Très mignon ce petit film , esthétiquement irréprochable . Pas inoubliable mais les mirettes passent un super moment

Ano

Un film très plaisant, et esthétiquement original. Mais si le métrage fonctionne à merveille lors de la découverte du monde à l’échelle de Marcel, les enjeux du récit et leurs résolutions restent assez classique au final.

Gui

Mes attentes n’ont eu d’égal que mon ennui malheureusement

Antoine Doisnel

J’appelle ca un court metrage qui à mal tourner , la premiere demi heure et interessante de par l’interaction que Marcelle à avec son environnement, ses habitudes.
Tout voir à cette echelle j’ai eu l’impression d’une adaptation du jeu Grounded.
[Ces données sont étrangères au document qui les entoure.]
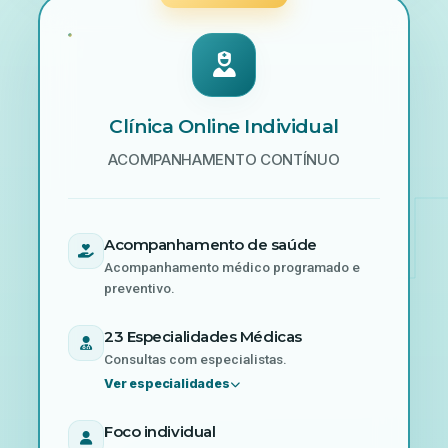
Clínica Online Individual
ACOMPANHAMENTO CONTÍNUO
Acompanhamento de saúde
Acompanhamento médico programado e
preventivo.
23 Especialidades Médicas
Consultas com especialistas.
Ver especialidades
Foco individual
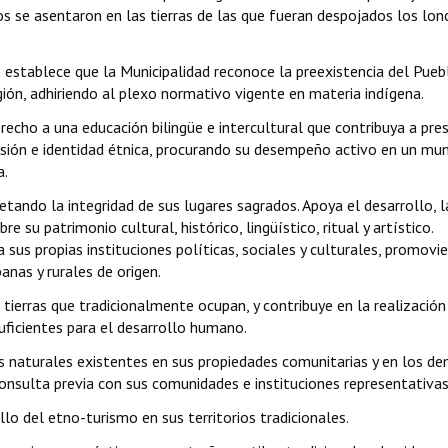
nos se asentaron en las tierras de las que fueran despojados los lon
e establece que la Municipalidad reconoce la preexistencia del Pueb
ión, adhiriendo al plexo normativo vigente en materia indígena.
recho a una educación bilingüe e intercultural que contribuya a pres
isión e identidad étnica, procurando su desempeño activo en un mu
a.
spetando la integridad de sus lugares sagrados. Apoya el desarrollo, l
 su patrimonio cultural, histórico, lingüístico, ritual y artístico.
us propias instituciones políticas, sociales y culturales, promovi
anas y rurales de origen.
tierras que tradicionalmente ocupan, y contribuye en la realización
uficientes para el desarrollo humano.
os naturales existentes en sus propiedades comunitarias y en los d
onsulta previa con sus comunidades e instituciones representativas
o del etno-turismo en sus territorios tradicionales.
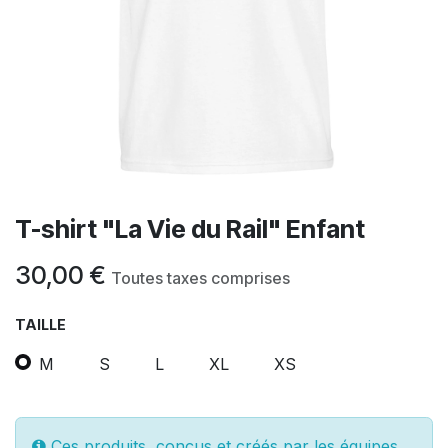
T-shirt "La Vie du Rail" Enfant
30,00
€
Toutes taxes comprises
TAILLE
M
S
L
XL
XS
Ces produits, conçus et créés par les équipes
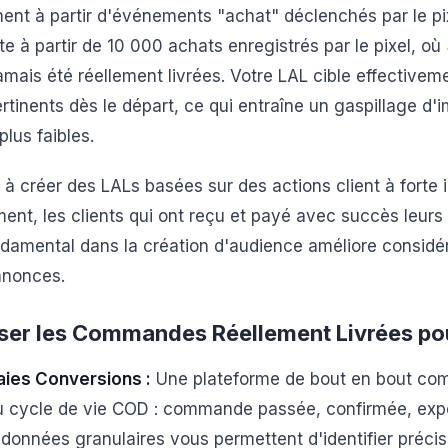
ent à partir d'événements "achat" déclenchés par le pi
te à partir de 10 000 achats enregistrés par le pixel, o
ais été réellement livrées. Votre LAL cible effective
ertinents dès le départ, ce qui entraîne un gaspillage d'
lus faibles.
 à créer des LALs basées sur des actions client à forte i
ment, les clients qui ont reçu et payé avec succès le
amental dans la création d'audience améliore considé
nnonces.
iliser les Commandes Réellement Livrées po
raies Conversions :
Une plateforme de bout en bout co
 cycle de vie COD : commande passée, confirmée, expéd
 données granulaires vous permettent d'identifier précis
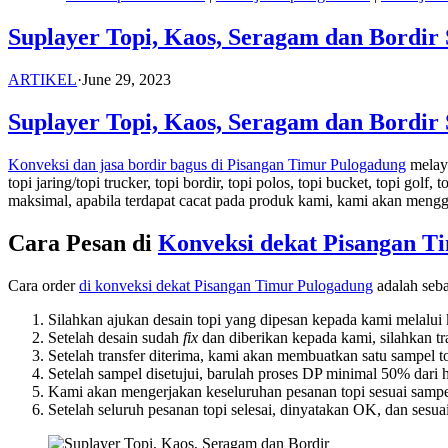
Suplayer Topi, Kaos, Seragam dan Bordir
ARTIKEL
·
June 29, 2023
Suplayer Topi, Kaos, Seragam dan Bordir
Konveksi dan jasa bordir bagus di Pisangan Timur Pulogadung
melaya
topi jaring/topi trucker, topi bordir, topi polos, topi bucket, topi golf,
maksimal, apabila terdapat cacat pada produk kami, kami akan meng
Cara Pesan di
Konveksi dekat
Pisangan T
Cara order
di konveksi dekat
Pisangan Timur Pulogadung
adalah seba
Silahkan ajukan desain topi yang dipesan kepada kami melalui
Setelah desain sudah
fix
dan diberikan kepada kami, silahkan t
Setelah transfer diterima, kami akan membuatkan satu sampel to
Setelah sampel disetujui, barulah proses DP minimal 50% dari h
Kami akan mengerjakan keseluruhan pesanan topi sesuai sampe
Setelah seluruh pesanan topi selesai, dinyatakan OK, dan sesu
Mais l’heure qui suis , j’ai pleurer de fatigue tellement c’etait vu et revus comme thematique et maniere de faire, la mise en scene s’arrete a l’aspect documentaire et 1h30 de voix d’enfant naisillarde ma reelement fait prendre du recul sur mon envie d’etre parent.

Cidjay

« sous la houlette du studio A24 » :
Un seul argument qui confirme la qualité du métrage.
A24 ne font pas dans le mainstream et se sont spécialisés dans les objets cinématographiques atypiques… Toutes mes dernières claques en films, c’est eux.